Saul, satisfeitas a suas necessidades, sai da gruta, e segue-o David, tendo na mão a ponta cortada do manto de Saul. É muito bonito e sincero o diálogo entre estes dois homens. Depois de se ter prostrado diante de Saul, David diz-lhe: “O pensamento de te matar assaltou-me, incitou-me contra ti, mas eu disse: ‘Não levantarei a mão contra o meu senhor, porque é o ungido do Senhor.’ Olha, meu pai, e vê se é a ponta do teu manto que tenho na minha mão” (24, 11-12). Saul ergueu a voz e chorou: “‘É esta a tua voz, ó meu filho David?’ E Saul elevou a voz, soluçando.
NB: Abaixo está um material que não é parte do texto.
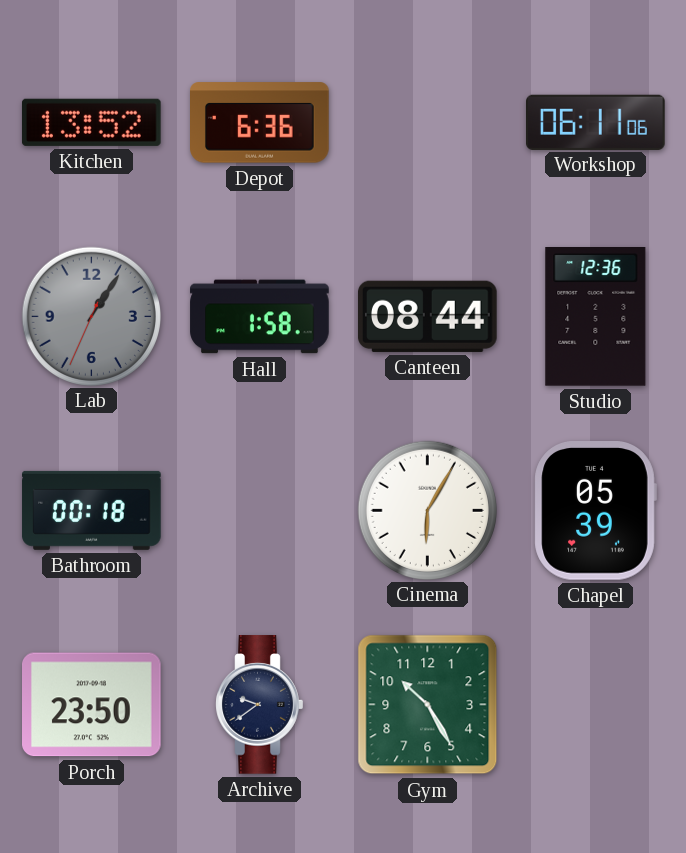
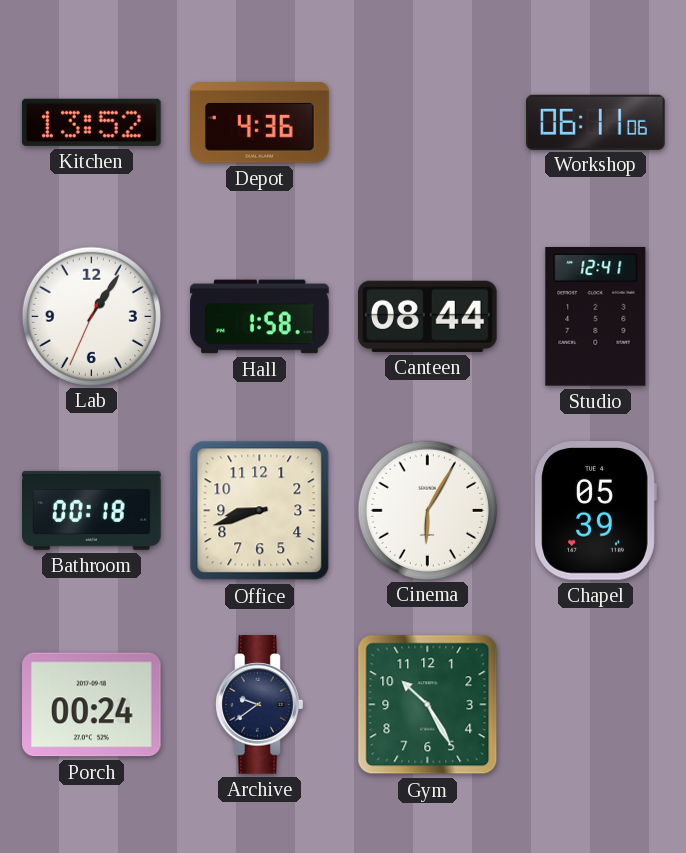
Depot: 6:36 -> 4:36
Lab dial: grey -> white
Studio: 12:36 -> 12:41
Office: none -> 8:42
Porch: 23:50 -> 00:24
E disse a David: ‘Tu portas-te bem comigo, e eu comporto-me mal contigo. Provaste hoje a tua bondade para comigo, pois o Senhor havia-me entregado nas tuas mãos e não me mataste’” (25, 17-19).

Mais uma vez, Saul é capaz de mostrar autênticos sentimentos de arrependimento, de chorar em ‘voz alta’ pelo mal que está a fazer. Chama a David ‘meu filho’, reconhece o seu erro e a sua maldade. E suscita em nós uma sincera compaixão e a mesma piedade de David. Toda a trágica história de Saul continua a ser pulverizada por estes fugazes, mas intensos, olhares bons do texto, que parece querer atribuir a maldade de Saul ao espírito mau de Deus que um dia se apossou do seu coração (um modo, eficaz e humaníssimo, de resgatar algo deste primeiro e desafortunado rei). Mal este espírito mau o deixa, Saul torna-se capaz de dizer coisas bonitas e boas: “Que o Senhor te recompense pelo que fizeste comigo!” (24, 20).

Este grande encontro entre Saul e David conclui-se com estas palavras de Saul: “«Jura-me, pelo Senhor, que não eliminarás a minha posteridade, nem apagarás o meu nome da casa do meu pai». E David jurou-lho” (24, 22-23). Saul sente próximo o seu fim e, como os grandes personagens bíblicos, pensa imediatamente nos pais e nos filhos. Naquele humanismo, a salvação mais importante não é a própria, mas a dos filhos e a dos pais que são, juntos, o nosso verdadeiro nome. Naquele breve momento de lucidez espiritual, Saul menciona, então, o nome do pai e o nome dos filhos. Não quer que o fracasso da sua vocação se torne o fracasso do passado e do futuro. Quando nos damos conta que a nossa vida não funcionou, que não se tornou naquilo que podia e devia ser, podemos ainda salvar algo de bom e verdadeiro se protegemos o nome, se procuramos impedir que os nosso erros e pecados contaminem as raízes e a semente, porque sabemos que são inocentes, e queremos que permaneçam como tal. Nestas salvações do nome, regeneramos também os nossos filhos e tornamo-nos pais dos nossos geradores e, por vezes, conseguimos escutar também o seu ‘obrigado’ que nos chega do escuro dos nossos abismos, e os iluminam. Existem famílias salvas por um último ato de amor de quem tinha errado, mas conseguiu salvar a inocência do nome.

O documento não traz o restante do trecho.